College sports is a multi-billion dollar industry and yet it's against NCAA rules to pay the very people who make the industry possible. This at the same time the NCAA President earns almost $2MM per year and coaches can make upwards of $6MM.
Most defenses for the status quo circle around "they are getting a free education" or some variation. It's a defense that ignores 3 realities:
- Not all athletes are good students who would/should be in college. There are countless examples of cheating and grading scandals across the college landscape as evidence of this.
- The education some of these "students" receive in college is not all that valuable. Some of the degrees these students major in can hardly be described as a fallback option, if the athlete even stays to finish his degree.

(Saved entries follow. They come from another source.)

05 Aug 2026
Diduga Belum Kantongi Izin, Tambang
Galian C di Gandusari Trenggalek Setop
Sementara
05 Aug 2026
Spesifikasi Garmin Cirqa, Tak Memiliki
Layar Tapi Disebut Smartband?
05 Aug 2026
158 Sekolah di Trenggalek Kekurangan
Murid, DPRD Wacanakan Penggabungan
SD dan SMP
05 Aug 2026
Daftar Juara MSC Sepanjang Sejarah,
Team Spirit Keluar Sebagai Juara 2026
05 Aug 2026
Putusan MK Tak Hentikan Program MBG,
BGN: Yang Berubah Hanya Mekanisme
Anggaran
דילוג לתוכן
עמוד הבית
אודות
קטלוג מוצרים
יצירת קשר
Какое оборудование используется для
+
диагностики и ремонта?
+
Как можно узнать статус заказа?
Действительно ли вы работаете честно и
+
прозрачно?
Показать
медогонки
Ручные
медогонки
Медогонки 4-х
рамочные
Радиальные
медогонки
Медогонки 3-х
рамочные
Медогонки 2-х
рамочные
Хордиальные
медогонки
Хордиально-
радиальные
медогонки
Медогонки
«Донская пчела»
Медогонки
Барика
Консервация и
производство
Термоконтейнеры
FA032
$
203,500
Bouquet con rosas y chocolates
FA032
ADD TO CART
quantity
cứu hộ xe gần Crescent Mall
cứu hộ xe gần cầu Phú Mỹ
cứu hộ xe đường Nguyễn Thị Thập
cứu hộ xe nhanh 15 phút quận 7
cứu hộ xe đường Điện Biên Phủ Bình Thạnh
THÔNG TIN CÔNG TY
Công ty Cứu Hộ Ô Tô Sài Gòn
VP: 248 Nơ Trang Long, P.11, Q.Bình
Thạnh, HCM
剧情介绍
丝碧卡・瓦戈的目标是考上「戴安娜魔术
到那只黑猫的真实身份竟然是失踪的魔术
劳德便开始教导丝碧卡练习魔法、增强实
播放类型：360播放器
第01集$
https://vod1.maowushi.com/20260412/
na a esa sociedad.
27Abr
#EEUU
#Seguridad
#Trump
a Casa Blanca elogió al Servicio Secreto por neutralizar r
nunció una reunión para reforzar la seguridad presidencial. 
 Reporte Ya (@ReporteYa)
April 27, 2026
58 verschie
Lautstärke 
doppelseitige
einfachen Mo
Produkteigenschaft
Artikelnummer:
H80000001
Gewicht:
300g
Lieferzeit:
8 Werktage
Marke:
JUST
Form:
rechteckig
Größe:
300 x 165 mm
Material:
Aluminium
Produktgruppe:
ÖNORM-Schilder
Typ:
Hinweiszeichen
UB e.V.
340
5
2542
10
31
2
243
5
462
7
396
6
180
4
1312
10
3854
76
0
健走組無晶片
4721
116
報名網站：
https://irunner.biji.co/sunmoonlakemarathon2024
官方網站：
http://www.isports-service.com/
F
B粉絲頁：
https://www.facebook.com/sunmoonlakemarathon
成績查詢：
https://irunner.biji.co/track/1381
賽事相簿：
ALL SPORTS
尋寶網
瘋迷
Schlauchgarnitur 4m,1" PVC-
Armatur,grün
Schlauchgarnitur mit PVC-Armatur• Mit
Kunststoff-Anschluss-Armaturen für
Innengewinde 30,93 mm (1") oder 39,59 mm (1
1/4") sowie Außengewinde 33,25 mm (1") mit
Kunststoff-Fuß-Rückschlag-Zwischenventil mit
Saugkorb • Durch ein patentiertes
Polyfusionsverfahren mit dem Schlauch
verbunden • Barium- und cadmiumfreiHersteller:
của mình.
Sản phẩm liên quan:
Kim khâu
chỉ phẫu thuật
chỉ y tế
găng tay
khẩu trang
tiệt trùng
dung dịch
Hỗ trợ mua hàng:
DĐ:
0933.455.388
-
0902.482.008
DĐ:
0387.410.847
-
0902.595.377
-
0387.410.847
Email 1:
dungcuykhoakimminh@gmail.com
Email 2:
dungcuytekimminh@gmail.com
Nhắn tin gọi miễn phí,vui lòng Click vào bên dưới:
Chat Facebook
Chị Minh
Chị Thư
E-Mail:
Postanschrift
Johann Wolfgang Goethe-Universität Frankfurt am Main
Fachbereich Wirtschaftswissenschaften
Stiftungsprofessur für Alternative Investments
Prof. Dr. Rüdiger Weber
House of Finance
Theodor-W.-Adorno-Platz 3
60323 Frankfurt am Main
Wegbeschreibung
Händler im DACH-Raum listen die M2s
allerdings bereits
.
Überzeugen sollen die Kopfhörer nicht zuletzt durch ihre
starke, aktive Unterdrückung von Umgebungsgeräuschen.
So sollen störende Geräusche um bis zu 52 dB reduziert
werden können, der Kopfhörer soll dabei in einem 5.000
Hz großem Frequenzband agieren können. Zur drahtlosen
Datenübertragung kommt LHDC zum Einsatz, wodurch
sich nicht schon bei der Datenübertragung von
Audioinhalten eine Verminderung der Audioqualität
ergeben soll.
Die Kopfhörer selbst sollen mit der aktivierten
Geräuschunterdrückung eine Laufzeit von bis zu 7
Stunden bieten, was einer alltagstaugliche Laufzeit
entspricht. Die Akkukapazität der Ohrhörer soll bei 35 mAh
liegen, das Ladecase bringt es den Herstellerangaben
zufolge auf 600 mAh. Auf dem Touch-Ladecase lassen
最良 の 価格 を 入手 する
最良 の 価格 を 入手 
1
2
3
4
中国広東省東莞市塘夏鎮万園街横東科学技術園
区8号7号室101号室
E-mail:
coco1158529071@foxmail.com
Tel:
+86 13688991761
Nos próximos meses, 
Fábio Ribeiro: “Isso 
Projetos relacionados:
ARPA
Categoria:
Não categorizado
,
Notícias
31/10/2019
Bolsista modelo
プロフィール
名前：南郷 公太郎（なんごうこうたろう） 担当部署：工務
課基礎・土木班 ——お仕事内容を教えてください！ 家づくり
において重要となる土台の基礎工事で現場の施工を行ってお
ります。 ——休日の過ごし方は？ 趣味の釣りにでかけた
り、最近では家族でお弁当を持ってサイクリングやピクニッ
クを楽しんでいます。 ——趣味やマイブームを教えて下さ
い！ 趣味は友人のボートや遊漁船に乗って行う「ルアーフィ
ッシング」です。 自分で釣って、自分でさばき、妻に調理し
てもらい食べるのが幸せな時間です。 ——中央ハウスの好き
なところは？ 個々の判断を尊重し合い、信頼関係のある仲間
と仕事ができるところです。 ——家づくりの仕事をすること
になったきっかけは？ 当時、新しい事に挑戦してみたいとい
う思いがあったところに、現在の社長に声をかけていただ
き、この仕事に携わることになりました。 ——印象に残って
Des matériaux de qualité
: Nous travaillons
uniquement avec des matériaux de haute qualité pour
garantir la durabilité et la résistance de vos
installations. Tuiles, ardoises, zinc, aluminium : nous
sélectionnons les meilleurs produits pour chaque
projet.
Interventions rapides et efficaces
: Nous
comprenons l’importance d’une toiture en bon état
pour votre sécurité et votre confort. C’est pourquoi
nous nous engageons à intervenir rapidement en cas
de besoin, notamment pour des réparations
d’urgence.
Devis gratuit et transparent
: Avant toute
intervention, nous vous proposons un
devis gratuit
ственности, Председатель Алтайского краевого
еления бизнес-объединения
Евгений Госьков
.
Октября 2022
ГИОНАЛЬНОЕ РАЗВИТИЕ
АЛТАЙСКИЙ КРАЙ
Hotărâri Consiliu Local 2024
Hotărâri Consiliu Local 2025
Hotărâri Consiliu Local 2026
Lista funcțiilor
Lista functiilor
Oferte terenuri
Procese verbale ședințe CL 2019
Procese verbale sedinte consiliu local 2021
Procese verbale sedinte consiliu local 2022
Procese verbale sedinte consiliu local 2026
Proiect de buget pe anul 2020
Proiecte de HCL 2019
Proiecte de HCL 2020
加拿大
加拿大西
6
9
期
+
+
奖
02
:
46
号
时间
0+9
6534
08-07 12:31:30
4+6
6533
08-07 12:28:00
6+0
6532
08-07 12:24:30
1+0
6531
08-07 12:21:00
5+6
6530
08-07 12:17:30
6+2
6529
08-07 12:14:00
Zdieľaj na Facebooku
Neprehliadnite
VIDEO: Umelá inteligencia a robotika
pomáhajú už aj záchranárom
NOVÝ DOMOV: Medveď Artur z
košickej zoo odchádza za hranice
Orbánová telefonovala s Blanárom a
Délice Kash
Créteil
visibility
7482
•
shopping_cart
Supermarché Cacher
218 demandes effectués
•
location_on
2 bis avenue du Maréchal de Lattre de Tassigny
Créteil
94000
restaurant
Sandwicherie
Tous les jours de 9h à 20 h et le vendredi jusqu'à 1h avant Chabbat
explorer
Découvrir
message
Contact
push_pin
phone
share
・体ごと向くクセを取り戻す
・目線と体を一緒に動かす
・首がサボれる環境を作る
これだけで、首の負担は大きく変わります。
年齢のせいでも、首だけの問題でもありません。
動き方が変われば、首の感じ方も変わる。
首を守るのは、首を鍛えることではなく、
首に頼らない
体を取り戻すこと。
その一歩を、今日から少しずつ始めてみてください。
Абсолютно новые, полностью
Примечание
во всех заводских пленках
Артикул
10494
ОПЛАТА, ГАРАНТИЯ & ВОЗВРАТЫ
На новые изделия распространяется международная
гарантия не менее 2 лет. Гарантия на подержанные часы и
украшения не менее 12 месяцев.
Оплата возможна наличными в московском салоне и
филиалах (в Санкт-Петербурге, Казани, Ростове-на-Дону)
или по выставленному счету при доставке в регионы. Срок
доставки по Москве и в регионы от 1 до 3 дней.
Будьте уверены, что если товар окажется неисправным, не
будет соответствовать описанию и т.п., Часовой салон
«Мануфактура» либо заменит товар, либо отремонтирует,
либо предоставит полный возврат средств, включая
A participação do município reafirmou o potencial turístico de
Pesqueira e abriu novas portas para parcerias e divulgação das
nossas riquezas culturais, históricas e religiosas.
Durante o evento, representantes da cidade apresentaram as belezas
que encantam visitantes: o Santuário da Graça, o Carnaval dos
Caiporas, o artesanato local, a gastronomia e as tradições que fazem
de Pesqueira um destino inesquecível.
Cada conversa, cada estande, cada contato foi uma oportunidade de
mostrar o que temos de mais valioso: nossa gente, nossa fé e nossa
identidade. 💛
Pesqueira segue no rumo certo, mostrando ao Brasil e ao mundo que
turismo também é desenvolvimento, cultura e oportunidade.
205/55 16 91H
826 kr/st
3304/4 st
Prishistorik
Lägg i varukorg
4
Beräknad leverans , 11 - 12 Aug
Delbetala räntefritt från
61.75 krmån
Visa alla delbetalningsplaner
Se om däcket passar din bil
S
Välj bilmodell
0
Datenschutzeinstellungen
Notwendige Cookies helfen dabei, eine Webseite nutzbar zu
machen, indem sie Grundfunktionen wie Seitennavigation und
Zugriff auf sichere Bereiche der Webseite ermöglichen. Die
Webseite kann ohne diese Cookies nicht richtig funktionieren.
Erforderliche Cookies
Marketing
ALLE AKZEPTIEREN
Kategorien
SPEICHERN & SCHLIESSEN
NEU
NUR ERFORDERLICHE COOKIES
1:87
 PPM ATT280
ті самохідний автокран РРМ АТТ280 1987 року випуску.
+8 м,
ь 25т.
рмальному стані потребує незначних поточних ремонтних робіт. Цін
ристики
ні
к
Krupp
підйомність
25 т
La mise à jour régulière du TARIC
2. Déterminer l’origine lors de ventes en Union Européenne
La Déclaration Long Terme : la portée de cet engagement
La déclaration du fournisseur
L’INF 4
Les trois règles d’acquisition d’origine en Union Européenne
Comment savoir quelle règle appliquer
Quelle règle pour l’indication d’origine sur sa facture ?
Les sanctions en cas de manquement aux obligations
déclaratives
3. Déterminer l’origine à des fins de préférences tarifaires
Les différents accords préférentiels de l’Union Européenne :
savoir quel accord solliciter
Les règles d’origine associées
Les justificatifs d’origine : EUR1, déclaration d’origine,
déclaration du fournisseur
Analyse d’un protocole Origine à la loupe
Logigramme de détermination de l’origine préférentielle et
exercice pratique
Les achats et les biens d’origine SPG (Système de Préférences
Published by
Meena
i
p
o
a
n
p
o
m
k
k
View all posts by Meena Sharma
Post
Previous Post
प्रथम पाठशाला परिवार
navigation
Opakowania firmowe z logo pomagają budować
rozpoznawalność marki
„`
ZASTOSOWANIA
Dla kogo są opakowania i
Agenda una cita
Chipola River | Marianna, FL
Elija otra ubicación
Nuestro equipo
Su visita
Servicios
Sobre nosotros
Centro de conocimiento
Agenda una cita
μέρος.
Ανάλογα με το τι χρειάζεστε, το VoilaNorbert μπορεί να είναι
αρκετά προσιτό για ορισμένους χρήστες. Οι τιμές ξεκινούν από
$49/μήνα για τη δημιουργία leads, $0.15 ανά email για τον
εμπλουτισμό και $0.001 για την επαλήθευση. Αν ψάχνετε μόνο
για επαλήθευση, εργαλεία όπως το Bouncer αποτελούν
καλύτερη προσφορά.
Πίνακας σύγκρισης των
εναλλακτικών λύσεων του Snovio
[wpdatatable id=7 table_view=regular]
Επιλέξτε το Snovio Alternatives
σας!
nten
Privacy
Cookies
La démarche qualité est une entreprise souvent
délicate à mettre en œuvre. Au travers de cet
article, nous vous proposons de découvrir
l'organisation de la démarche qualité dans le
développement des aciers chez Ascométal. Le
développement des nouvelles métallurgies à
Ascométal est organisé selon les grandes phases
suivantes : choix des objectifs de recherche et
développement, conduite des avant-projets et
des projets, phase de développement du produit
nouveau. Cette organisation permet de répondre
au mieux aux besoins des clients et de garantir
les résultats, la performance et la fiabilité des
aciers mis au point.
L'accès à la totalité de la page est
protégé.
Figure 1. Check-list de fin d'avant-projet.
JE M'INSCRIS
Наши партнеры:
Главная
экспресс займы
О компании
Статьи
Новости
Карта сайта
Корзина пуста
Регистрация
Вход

- Scholarships are year-to-year, which means that a scholarship can be withdrawn for things like serious injuries, making the "free" education significantly less free.
If you're not convinced these athletes should be able to sell their services to the highest bidder like the rest of us can, ask yourself this one question: If the NCAA wasn't colluding against these athletes, would some/many/most be paid? It seems obvious that if schools wouldn't be willing to pay athletes there would be no need for a rule preventing schools from paying athletes.
Once people see the folly of the current system, the most common followup questions are "who gets paid?" and "how much?". We don't have to answer those questions; the schools will figure that all out on their own as the market evolves. In the end I don't think that every athlete would be paid, in the same way not every athlete receives a scholarship now. I think it will follow basic supply and demand -- the best recruits in the most revenue-producing sports will be paid the most and down the scale it would go, just as sports contracts are basically structured now.
The solution to this issue isn't to require that all college athletes be paid, but to remove the restriction currently preventing any athletes from being paid. After that, let the market sort it out.